Only now, a week after Hurricane Katrina roared across the Deep South, leaving a trail of devastation across America's psyche, is the true story of the Battle of New Orleans emerging. As convoys of commandeered school buses and Greyhound coaches transported tens of thousands of refugees out of the submerged city yesterday, in a belated and much-criticised relief operation, each vehicle brought with it new tales of horror.

Those trapped inside the two main shelters, the Superdome and the Convention Centre, paint a picture of a city that was subsumed beneath waves of violence, rape and death and accuse the police and National Guard of standing by, ignoring their pleas for help. The claims are rejected by the federal and state authorities, who instead suggest the looting and lawlessness which followed the extensive flooding of the city was the result of a series of isolated incidents perpetrated by a few.

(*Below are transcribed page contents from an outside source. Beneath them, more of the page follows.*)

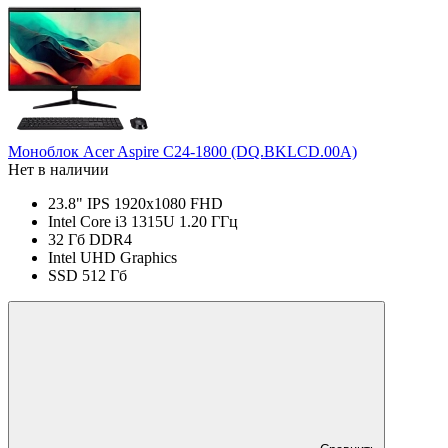
Моноблок Acer Aspire C24-1800 (DQ.BKLCD.00A)
Нет в наличии
23.8" IPS 1920x1080 FHD
Intel Core i3 1315U 1.20 ГГц
32 Гб DDR4
Intel UHD Graphics
SSD 512 Гб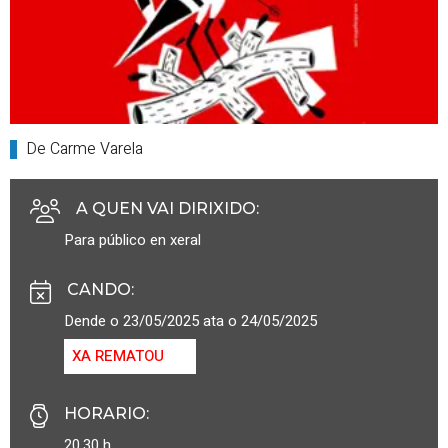
De Carme Varela
A QUEN VAI DIRIXIDO
:
Para público en xeral
CANDO
:
Dende o 23/05/2025 ata o 24/05/2025
XA REMATOU
HORARIO
:
20.30 h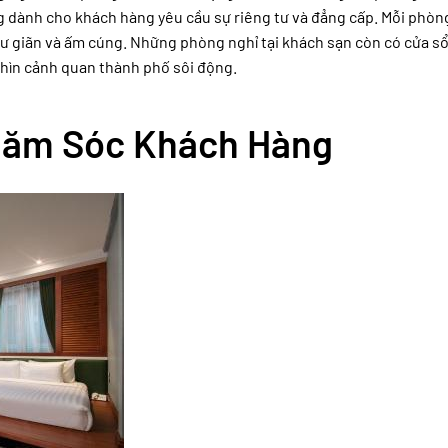
g dành cho khách hàng yêu cầu sự riêng tư và đẳng cấp. Mỗi phòn
hư giãn và ấm cúng. Những phòng nghỉ tại khách sạn còn có cửa sổ
hìn cảnh quan thành phố sôi động.
Chăm Sóc Khách Hàng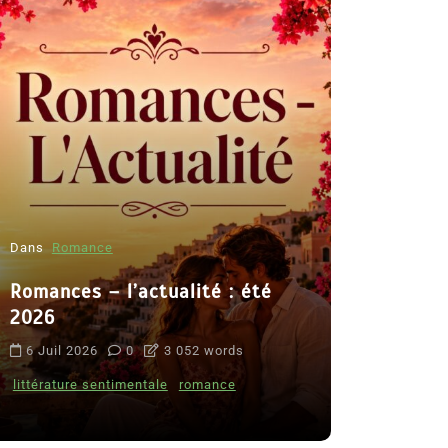
Dans
Romance
Romances – l’actualité : été
Dans
Thriller
2026
Le coupab
6 Juil 2026
0
3 052 words
de Clara 
littérature sentimentale
romance
8 Juil 2026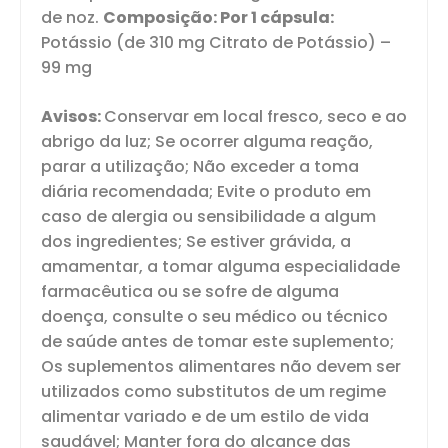
de noz.
Composição: Por 1 cápsula:
Potássio (de 310 mg Citrato de Potássio) –
99 mg
Avisos:
Conservar em local fresco, seco e ao
abrigo da luz; Se ocorrer alguma reação,
parar a utilização; Não exceder a toma
diária recomendada; Evite o produto em
caso de alergia ou sensibilidade a algum
dos ingredientes; Se estiver grávida, a
amamentar, a tomar alguma especialidade
farmacêutica ou se sofre de alguma
doença, consulte o seu médico ou técnico
de saúde antes de tomar este suplemento;
Os suplementos alimentares não devem ser
utilizados como substitutos de um regime
alimentar variado e de um estilo de vida
saudável; Manter fora do alcance das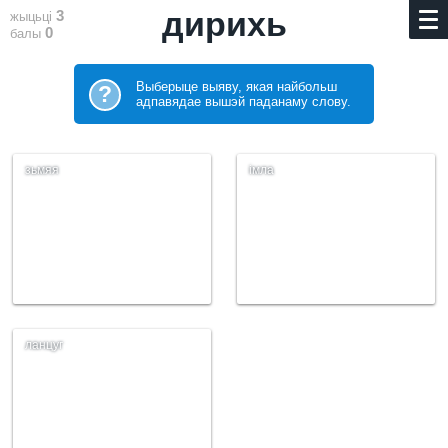
дирихь
3
жыцьці
0
балы
Выберыце выяву, якая найбольш
?
адпавядае вышэй паданаму слову.
зьмяя
імла
ланцуг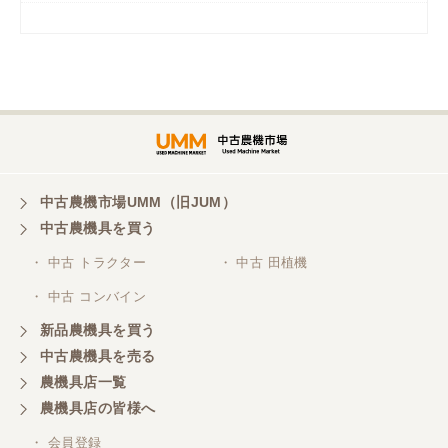
岡山県／
ツカサ商会 津山営業所
埼玉県／
株式会社トミタモータース
中古農機市場UMM（旧JUM）
中古農機具を買う
三重県／
株式会社 ケイ・エス・エンタープライズ
・ 中古 トラクター
・ 中古 田植機
・ 中古 コンバイン
新品農機具を買う
中古農機具を売る
農機具店一覧
農機具店の皆様へ
・ 会員登録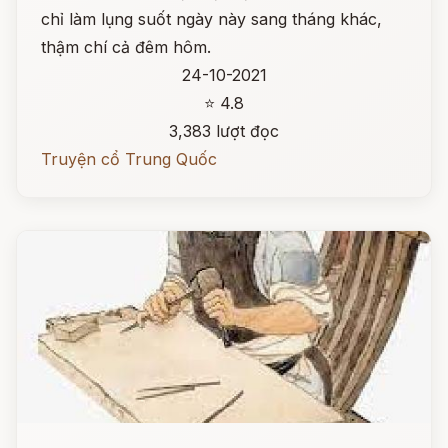
chỉ làm lụng suốt ngày này sang tháng khác,
thậm chí cả đêm hôm.
24-10-2021
⭐ 4.8
3,383 lượt đọc
Truyện cổ Trung Quốc
Đọc ngay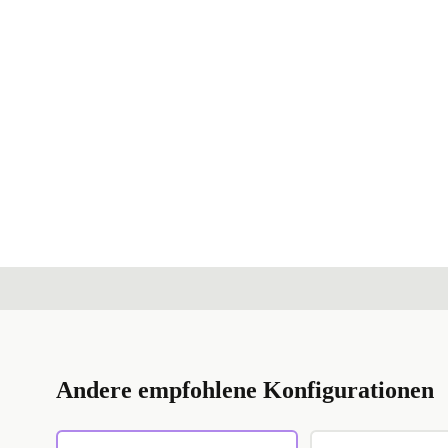
Andere empfohlene Konfigurationen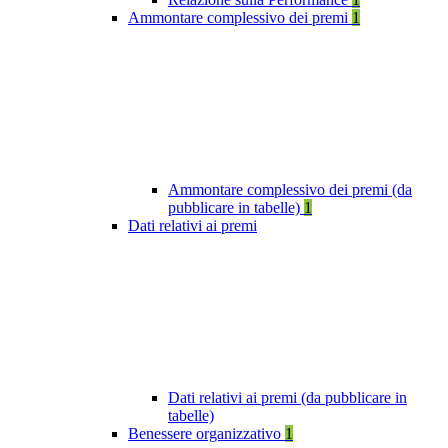
Ammontare complessivo dei premi
1
Ammontare complessivo dei premi (da
pubblicare in tabelle)
1
Dati relativi ai premi
Dati relativi ai premi (da pubblicare in
tabelle)
Benessere organizzativo
1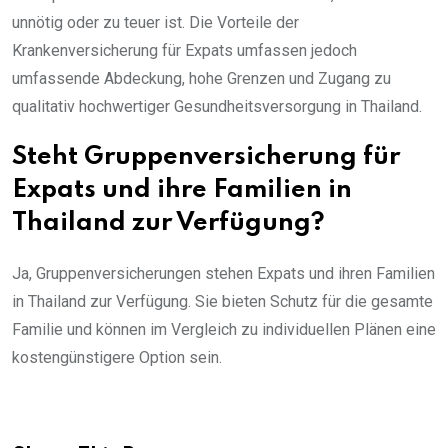
unnötig oder zu teuer ist. Die Vorteile der
Krankenversicherung für Expats umfassen jedoch
umfassende Abdeckung, hohe Grenzen und Zugang zu
qualitativ hochwertiger Gesundheitsversorgung in Thailand.
Steht Gruppenversicherung für
Expats und ihre Familien in
Thailand zur Verfügung?
Ja, Gruppenversicherungen stehen Expats und ihren Familien
in Thailand zur Verfügung. Sie bieten Schutz für die gesamte
Familie und können im Vergleich zu individuellen Plänen eine
kostengünstigere Option sein.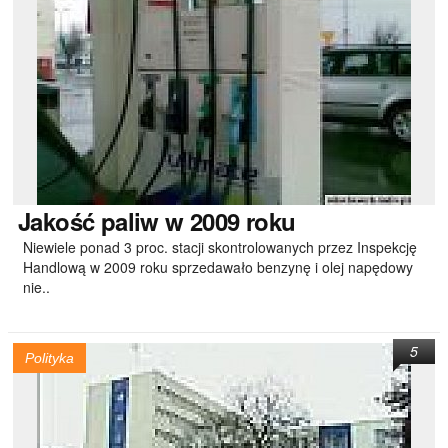
Jakość
paliw w 2009 roku
Niewiele ponad 3 proc. stacji skontrolowanych przez Inspekcję
Handlową w 2009 roku sprzedawało benzynę i olej napędowy
nie..
5
Polityka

But it is clear from talking to survivors that what happened in New Orleans last week was far more extensive, bloody and terrifying than the authorities have admitted so far.

'We had to wrap dead people in white sheets and throw them outside while the police stood by and did nothing,' said Correll Williams, a 19-year-old meat cutter from the Crowder Road district in the east of the city, who waded two miles through waist-high water to make it to the Convention Centre after hearing on the radio it was being turned into a refuge.

'The police were in boats watching us. They were just laughing at us. Five of them to a boat, not trying to help nobody. Helicopters were riding by just looking at us. They weren't helping. We were pulling people on bits of wood, and the National Guard would come driving by in their empty military trucks.'


(observer.guardian.co.uk)

If this is the way that the World's superpower deals with a disaster, then God help us all.

What country is really prepared for a disaster of this size?